**Task instructions**
Scan the entries for lines with the word "Quota", then copy those lines.

**Data for processing**

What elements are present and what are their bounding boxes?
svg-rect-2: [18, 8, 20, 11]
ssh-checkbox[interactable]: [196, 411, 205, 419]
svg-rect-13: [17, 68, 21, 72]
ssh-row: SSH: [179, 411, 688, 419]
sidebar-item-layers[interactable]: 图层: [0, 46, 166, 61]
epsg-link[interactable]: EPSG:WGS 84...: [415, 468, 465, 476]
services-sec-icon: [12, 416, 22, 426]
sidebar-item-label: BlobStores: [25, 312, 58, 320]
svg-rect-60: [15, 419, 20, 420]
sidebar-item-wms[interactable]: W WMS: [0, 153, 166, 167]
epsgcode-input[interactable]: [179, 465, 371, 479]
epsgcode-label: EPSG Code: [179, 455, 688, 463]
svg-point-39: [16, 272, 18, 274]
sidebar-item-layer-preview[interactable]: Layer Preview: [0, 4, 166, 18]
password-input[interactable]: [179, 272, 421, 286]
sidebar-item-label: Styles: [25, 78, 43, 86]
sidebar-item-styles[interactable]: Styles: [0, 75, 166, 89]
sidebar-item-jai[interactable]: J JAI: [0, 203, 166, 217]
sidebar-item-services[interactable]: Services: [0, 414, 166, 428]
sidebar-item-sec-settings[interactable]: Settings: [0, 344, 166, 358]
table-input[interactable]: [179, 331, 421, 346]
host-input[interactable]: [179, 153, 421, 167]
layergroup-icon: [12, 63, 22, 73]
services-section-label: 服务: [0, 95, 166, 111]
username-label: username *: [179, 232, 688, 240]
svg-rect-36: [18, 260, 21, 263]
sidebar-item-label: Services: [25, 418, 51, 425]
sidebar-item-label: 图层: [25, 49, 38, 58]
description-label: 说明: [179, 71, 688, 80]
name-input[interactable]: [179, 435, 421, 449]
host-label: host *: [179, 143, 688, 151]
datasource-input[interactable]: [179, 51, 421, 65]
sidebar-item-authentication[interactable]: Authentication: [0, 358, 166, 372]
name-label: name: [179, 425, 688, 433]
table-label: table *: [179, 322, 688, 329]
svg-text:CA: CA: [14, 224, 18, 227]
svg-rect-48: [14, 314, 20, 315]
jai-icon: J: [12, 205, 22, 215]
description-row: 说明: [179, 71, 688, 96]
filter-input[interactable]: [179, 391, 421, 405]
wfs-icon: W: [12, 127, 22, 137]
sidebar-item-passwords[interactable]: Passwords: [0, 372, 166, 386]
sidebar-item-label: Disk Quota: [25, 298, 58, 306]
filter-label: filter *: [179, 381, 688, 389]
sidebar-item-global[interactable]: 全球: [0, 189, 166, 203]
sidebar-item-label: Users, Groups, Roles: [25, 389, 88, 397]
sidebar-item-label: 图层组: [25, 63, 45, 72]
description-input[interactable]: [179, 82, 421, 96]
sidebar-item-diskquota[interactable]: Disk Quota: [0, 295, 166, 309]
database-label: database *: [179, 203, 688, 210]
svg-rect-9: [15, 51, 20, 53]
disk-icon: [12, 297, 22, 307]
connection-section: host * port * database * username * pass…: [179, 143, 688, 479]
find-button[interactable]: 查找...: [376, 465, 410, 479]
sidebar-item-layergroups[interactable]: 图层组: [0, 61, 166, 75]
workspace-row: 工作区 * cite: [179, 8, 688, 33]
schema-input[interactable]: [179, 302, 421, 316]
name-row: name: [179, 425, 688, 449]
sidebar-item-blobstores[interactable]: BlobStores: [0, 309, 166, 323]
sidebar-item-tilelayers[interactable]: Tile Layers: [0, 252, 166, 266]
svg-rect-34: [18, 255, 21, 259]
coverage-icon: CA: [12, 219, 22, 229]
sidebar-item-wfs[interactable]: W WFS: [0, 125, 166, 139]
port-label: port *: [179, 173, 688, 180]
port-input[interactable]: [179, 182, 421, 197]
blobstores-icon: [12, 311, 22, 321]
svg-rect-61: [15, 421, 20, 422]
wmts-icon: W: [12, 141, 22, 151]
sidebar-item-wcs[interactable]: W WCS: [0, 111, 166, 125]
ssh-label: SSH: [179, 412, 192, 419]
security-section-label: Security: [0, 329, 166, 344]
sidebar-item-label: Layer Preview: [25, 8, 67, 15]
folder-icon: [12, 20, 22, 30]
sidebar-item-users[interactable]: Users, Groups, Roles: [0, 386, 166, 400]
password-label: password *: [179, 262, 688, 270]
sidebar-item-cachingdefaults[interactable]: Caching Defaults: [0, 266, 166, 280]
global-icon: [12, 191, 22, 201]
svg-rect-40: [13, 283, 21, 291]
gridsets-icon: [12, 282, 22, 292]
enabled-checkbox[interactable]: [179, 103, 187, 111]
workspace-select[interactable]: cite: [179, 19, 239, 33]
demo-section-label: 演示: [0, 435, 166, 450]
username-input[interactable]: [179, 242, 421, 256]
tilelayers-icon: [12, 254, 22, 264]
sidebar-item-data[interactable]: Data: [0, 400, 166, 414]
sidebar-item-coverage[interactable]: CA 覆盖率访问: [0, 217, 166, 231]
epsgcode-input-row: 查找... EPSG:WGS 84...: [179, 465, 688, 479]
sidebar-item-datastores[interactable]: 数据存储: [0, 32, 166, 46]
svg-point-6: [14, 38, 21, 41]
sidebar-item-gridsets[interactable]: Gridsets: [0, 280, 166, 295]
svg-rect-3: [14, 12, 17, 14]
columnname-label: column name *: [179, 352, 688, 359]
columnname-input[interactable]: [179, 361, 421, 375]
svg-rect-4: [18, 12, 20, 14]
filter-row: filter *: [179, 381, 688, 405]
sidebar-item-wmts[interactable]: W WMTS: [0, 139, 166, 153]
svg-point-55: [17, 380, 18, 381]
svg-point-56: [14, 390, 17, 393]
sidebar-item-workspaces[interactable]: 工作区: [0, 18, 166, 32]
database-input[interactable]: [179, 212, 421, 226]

...

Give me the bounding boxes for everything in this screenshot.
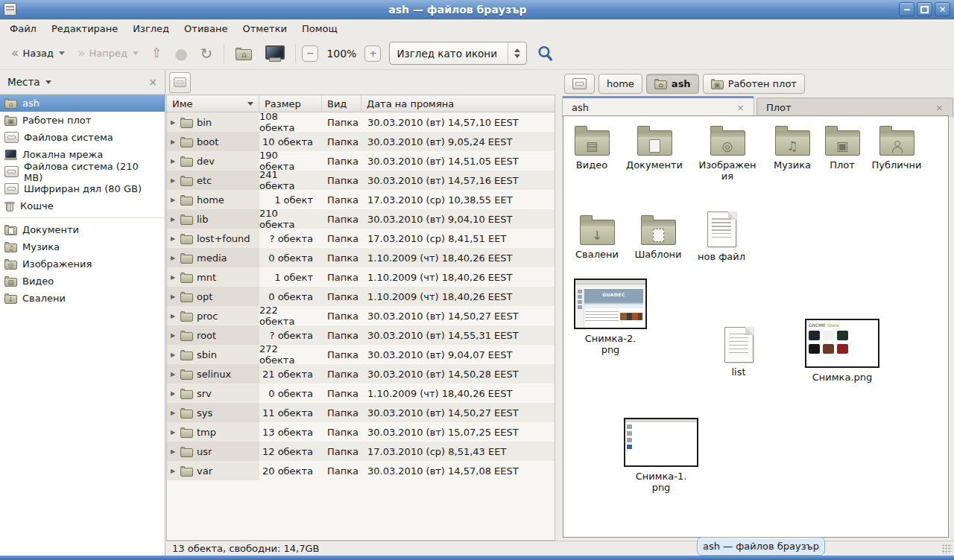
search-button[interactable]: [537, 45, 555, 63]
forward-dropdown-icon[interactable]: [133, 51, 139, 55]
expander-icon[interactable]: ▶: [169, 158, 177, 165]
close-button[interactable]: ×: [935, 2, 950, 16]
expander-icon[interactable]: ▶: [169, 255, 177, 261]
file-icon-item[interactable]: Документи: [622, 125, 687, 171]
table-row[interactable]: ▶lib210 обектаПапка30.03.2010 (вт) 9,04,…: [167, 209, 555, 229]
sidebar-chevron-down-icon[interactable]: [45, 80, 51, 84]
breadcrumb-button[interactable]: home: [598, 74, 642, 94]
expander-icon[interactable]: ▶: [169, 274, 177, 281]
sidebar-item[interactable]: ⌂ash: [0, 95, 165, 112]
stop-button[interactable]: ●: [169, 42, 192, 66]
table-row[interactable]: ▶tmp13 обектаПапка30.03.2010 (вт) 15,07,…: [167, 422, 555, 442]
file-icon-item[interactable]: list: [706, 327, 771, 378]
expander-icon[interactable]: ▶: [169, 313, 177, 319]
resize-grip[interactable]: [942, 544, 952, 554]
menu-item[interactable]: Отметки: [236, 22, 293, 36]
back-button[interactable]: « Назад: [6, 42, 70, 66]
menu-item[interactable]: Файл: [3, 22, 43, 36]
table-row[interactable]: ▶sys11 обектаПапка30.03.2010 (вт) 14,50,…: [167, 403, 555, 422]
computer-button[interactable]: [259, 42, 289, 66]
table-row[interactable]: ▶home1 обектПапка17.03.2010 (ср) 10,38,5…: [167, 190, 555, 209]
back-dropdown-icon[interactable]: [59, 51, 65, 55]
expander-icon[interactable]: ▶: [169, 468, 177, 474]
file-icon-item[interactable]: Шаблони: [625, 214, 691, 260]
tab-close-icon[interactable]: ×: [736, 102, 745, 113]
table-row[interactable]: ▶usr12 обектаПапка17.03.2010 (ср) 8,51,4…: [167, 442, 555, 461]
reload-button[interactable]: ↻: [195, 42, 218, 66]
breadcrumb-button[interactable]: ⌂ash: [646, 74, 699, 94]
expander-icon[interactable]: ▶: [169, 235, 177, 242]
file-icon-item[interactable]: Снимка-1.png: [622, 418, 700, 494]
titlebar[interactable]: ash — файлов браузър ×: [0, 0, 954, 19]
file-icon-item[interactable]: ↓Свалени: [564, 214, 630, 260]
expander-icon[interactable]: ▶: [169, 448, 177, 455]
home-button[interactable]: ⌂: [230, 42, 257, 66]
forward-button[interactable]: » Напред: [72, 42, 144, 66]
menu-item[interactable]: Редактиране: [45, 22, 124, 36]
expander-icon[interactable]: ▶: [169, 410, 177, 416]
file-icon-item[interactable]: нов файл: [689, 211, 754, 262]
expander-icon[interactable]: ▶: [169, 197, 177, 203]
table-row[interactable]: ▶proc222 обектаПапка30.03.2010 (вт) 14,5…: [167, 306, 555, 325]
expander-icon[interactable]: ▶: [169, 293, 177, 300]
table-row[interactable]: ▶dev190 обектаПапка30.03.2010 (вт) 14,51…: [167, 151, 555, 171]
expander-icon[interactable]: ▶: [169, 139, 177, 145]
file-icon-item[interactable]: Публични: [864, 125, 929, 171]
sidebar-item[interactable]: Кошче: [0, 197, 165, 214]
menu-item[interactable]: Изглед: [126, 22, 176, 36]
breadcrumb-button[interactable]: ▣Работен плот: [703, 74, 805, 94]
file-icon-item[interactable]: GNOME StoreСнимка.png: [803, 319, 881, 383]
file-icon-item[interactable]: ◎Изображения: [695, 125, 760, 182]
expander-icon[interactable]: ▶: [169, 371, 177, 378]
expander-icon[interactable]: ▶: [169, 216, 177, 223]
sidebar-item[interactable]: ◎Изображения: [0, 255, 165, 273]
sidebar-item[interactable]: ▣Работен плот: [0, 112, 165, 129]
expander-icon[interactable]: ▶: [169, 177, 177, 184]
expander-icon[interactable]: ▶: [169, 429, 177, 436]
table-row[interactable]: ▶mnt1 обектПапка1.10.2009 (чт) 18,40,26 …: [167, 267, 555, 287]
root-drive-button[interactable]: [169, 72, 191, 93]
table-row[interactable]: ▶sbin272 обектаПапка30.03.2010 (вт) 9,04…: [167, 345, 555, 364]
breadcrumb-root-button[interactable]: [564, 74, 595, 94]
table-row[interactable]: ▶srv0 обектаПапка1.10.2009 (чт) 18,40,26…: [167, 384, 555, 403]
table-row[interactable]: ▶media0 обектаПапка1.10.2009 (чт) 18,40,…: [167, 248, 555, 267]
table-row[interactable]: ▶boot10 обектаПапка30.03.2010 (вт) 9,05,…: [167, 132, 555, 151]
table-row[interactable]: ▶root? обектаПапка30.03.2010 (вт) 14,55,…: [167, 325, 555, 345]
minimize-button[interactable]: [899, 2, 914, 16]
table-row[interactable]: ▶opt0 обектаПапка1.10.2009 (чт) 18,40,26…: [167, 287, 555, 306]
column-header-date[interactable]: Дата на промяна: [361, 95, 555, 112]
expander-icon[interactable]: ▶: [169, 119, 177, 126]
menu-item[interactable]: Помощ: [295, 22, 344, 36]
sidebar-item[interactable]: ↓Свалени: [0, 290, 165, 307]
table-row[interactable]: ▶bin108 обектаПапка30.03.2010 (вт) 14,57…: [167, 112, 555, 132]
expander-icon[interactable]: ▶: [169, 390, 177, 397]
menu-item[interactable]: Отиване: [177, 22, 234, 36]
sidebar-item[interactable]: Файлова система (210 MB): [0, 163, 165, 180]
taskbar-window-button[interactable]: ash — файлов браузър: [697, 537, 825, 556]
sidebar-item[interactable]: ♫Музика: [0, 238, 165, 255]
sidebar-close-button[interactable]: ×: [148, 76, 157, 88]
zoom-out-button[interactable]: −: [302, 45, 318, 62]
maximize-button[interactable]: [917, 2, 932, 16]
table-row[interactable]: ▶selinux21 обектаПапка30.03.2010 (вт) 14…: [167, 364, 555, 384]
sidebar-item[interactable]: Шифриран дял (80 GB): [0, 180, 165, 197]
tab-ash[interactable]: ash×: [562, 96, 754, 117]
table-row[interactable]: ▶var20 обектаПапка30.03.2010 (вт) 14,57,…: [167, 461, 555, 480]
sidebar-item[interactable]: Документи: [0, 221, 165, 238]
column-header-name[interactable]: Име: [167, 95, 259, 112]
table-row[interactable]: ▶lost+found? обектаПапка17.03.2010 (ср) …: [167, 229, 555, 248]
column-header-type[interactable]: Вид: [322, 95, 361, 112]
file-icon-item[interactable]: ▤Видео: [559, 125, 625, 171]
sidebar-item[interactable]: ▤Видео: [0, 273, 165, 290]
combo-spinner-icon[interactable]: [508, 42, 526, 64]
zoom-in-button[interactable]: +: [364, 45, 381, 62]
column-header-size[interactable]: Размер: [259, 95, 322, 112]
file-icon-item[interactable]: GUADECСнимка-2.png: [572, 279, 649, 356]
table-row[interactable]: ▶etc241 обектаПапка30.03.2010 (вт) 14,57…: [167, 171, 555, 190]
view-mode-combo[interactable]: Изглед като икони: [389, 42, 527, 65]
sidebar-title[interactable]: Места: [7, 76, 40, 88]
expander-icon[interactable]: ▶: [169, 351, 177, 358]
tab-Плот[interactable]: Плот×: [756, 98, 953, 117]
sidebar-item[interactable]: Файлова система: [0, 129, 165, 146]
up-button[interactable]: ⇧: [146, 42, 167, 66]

==

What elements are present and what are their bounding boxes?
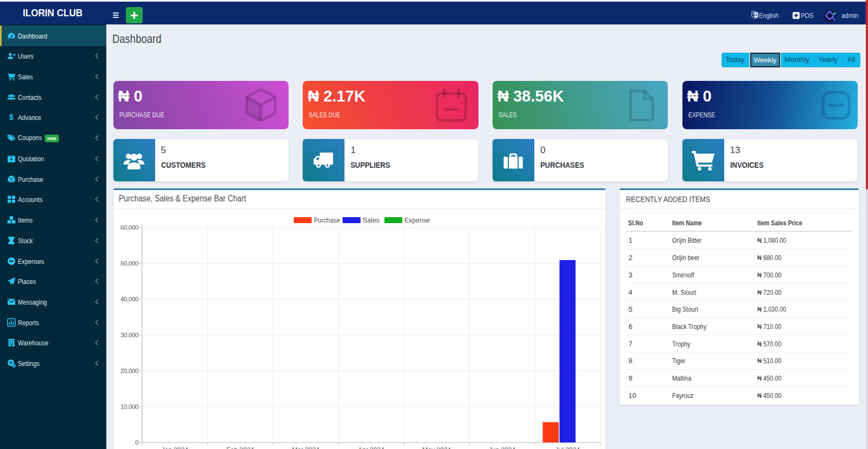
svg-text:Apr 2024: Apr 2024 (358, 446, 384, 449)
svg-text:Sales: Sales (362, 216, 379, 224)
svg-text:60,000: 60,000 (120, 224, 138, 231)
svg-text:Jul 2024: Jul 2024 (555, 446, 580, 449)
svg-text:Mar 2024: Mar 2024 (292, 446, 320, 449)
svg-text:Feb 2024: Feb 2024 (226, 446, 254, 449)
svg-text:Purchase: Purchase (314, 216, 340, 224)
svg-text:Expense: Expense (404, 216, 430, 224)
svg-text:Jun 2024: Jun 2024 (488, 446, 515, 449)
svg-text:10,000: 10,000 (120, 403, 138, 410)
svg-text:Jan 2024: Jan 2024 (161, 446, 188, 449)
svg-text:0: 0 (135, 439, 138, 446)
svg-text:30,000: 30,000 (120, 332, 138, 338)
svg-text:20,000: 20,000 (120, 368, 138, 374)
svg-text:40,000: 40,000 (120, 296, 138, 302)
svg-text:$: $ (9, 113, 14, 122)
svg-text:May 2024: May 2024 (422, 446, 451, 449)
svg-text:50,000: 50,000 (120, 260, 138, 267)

**Task result**
sidebar-item-label: Disk Quota: [25, 298, 58, 306]
sidebar-item-diskquota[interactable]: Disk Quota: [0, 295, 166, 309]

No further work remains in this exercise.